Now in the v0.6 version, we have basically completed the CPU orchestration capabilities originally designed, such as:

  • Support default CPU bind policy configured by koord-scheduler for LSR/LSE Pods that do not specify a CPU bind policy
  • Support CPU exclusive policy that supports PCPULevel and NUMANodeLevel, which can spread the CPU-bound Pods to different physical cores or NUMA Nodes as much as possible to reduce the interference between Pods.
  • Support Node CPU Orchestration API to helper cluster administrators control the CPU orchestration behavior of nodes. The label node.koordinator.sh/cpu-bind-policy constrains how to bind CPU logical CPUs when scheduling. If set with the FullPCPUsOnly that requires that the scheduler must allocate full physical cores. Equivalent to kubelet CPU manager policy option full-pcpus-only=true. If there is no node.koordinator.sh/cpu-bind-policy in the node's label, it will be executed according to the policy configured by the Pod or koord-scheduler. The label node.koordinator.sh/numa-allocate-strategy indicates how to choose satisfied NUMA Nodes when scheduling. Support MostAllocated and LeastAllocated.
  • koordlet supports the LSE Pods and improve compatibility with existing Guaranteed Pods with static CPU Manager policy.

Please check out our user manual for a detailed introduction and tutorial.

Resource Reservation

We completed the Resource Reservation API design proposal in v0.5, and implemented the basic Reservation mechanism in the current v0.6 version.

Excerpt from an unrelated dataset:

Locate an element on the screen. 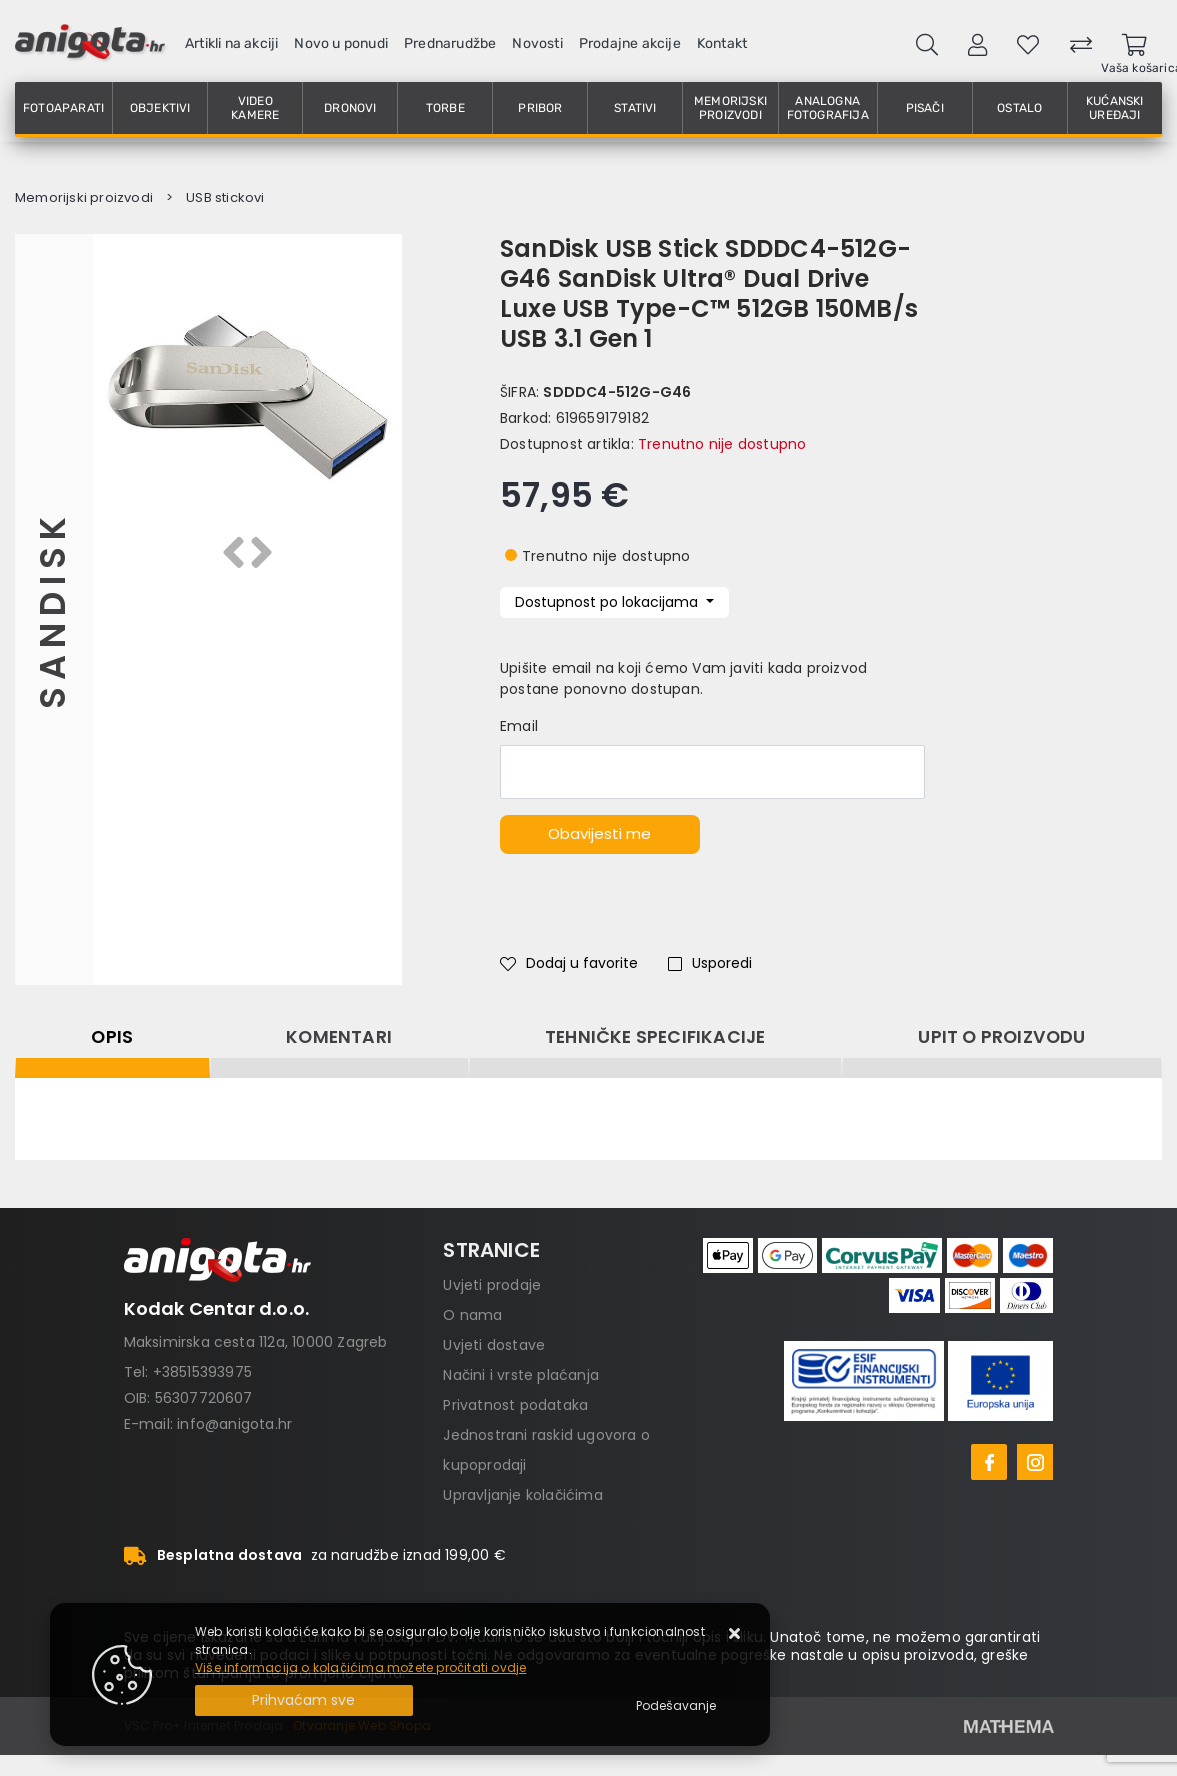  Načini i vrste plaćanja is located at coordinates (521, 1375).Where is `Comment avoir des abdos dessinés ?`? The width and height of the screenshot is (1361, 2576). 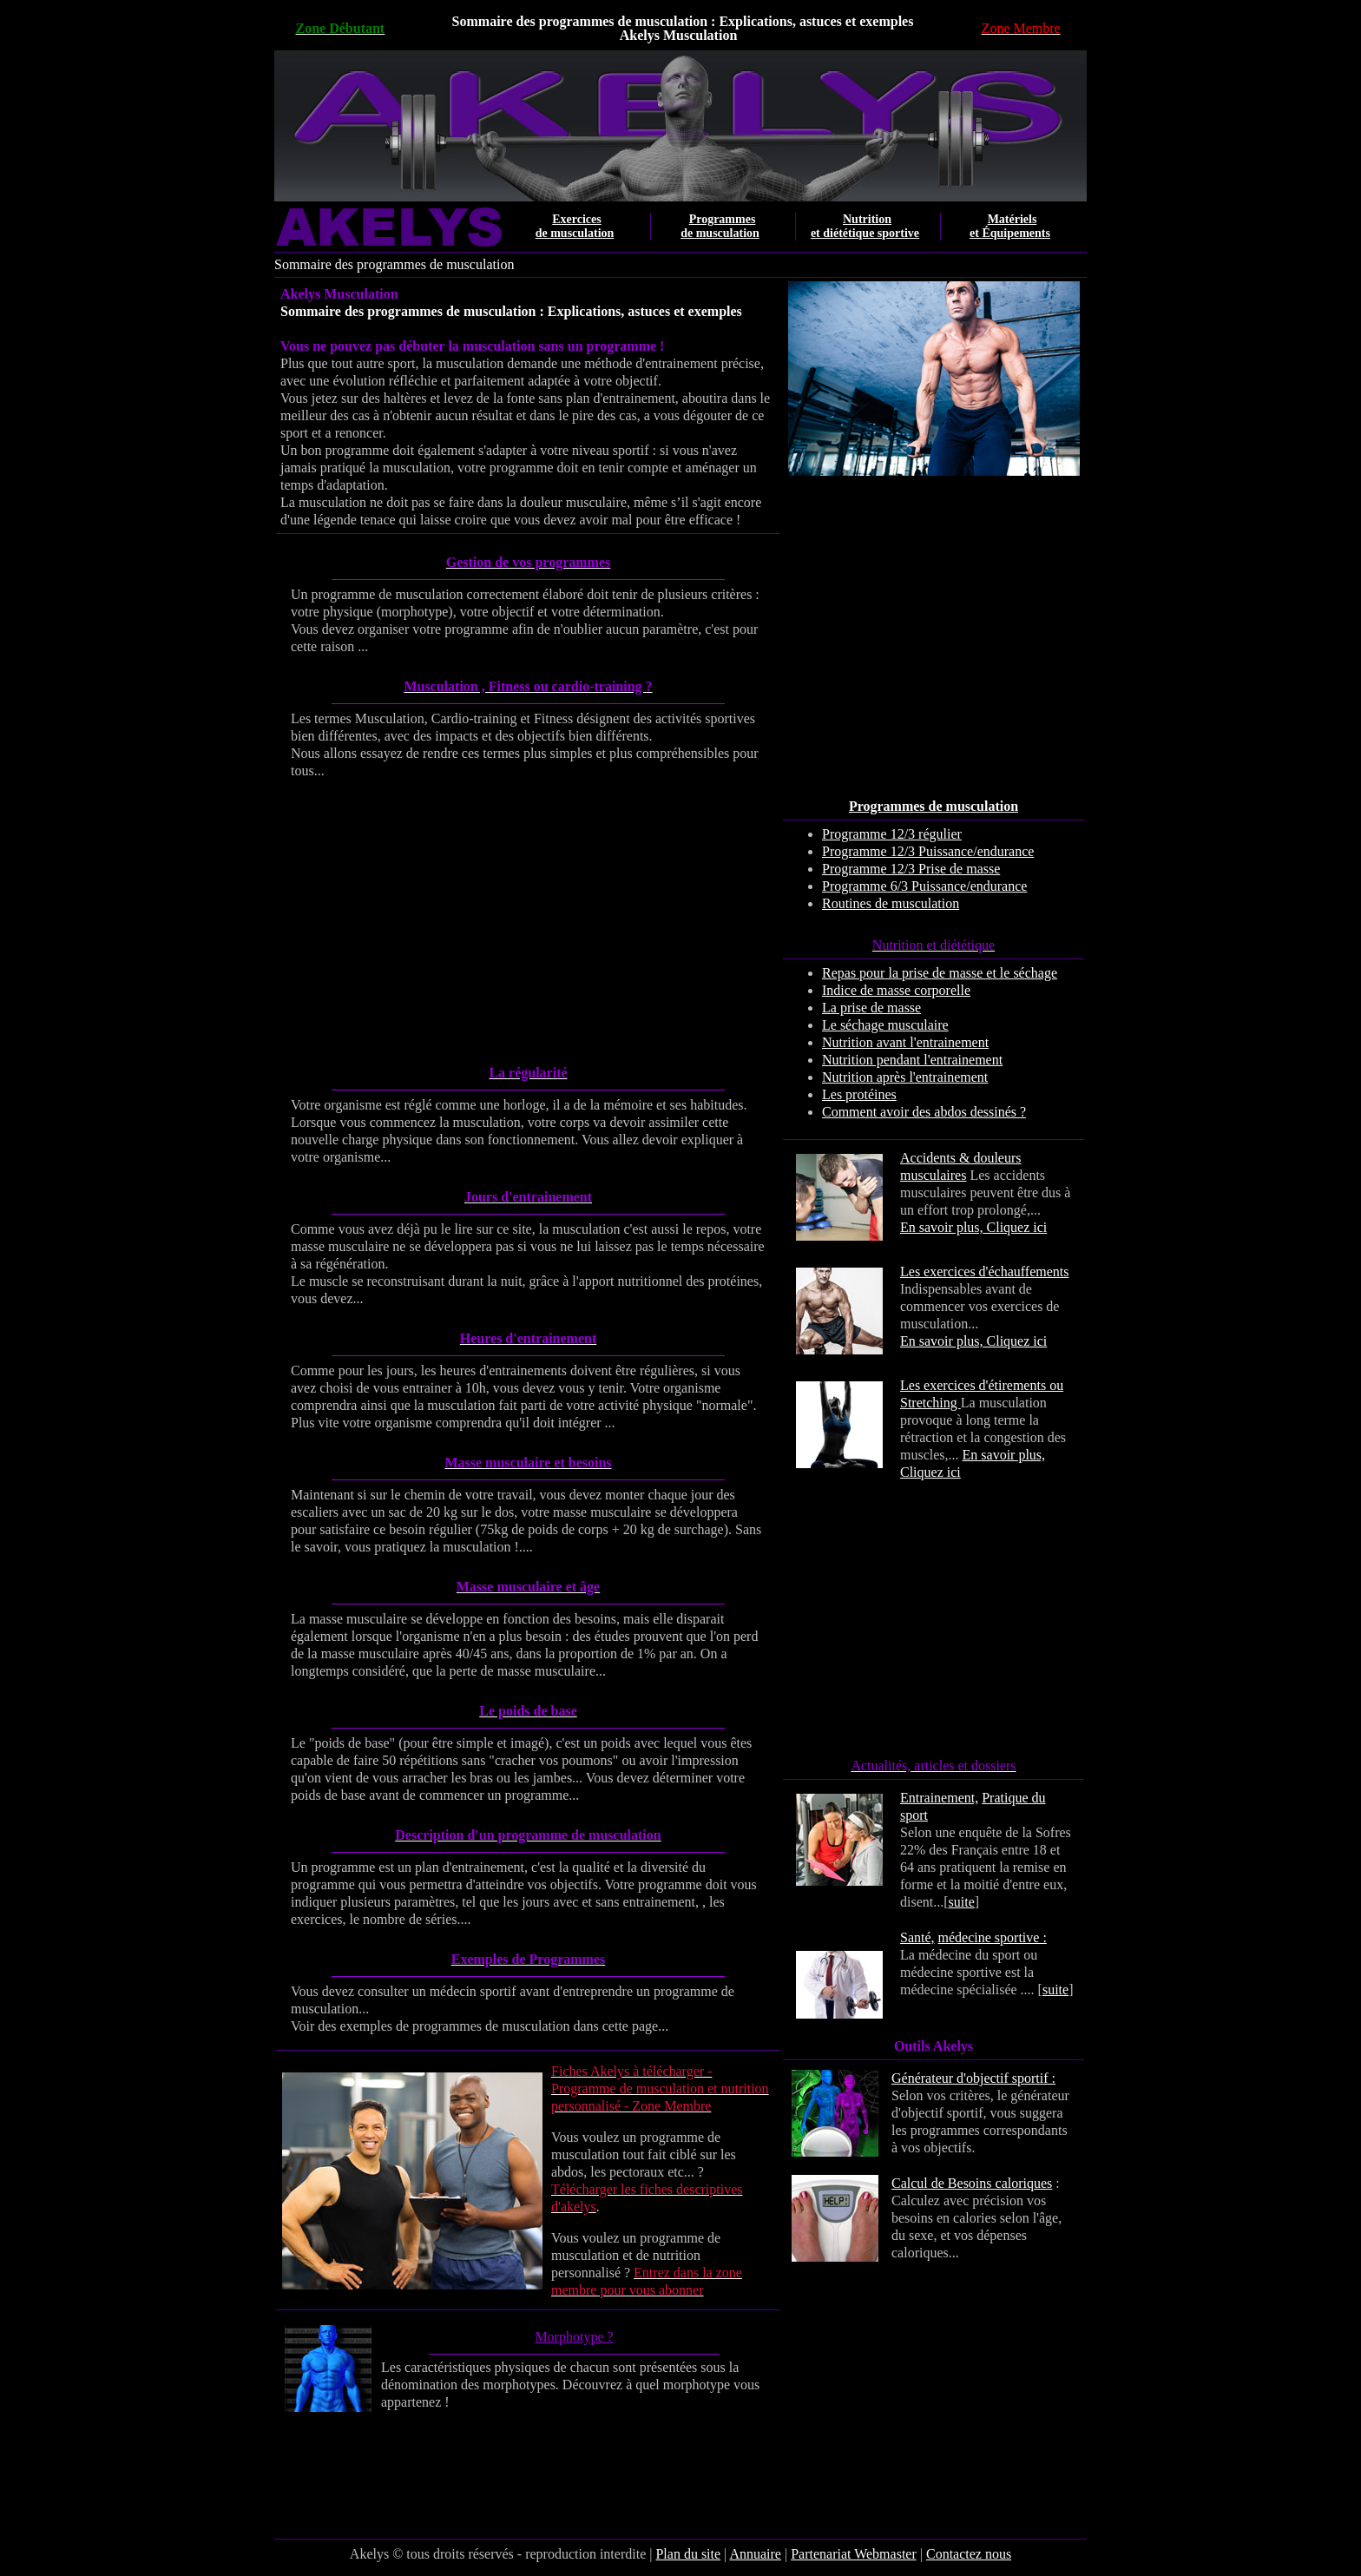
Comment avoir des abdos dessinés ? is located at coordinates (924, 1111).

When you want to use the Reservation mechanism to reserve resources, you do not need to modify the Pod or the existing workloads(e.g. Deployment, StatefulSet). koord-scheduler provides a simple to use API named Reservation, which allows us to reserve node resources for specified pods or workloads even if they haven't get created yet. You only need to write the Pod Template and the owner information in the ReservationSpec when creating a Reservation. When koord-scheduler perceives a new Reservation object, it will allocate resources to the Reservation object through the normal Pod scheduling process. After scheduling, koord-scheduler will update the success or failure information to ResourceStatus. If the reservation is successful, and the OwnerReference or Labels of the newly created Pod satisfy the owner information declared earlier, then the newly created Pod will directly reuse the resources held by the Reservation. When the Pod is destroyed, the Reservation object can be reused until the Reservation expires.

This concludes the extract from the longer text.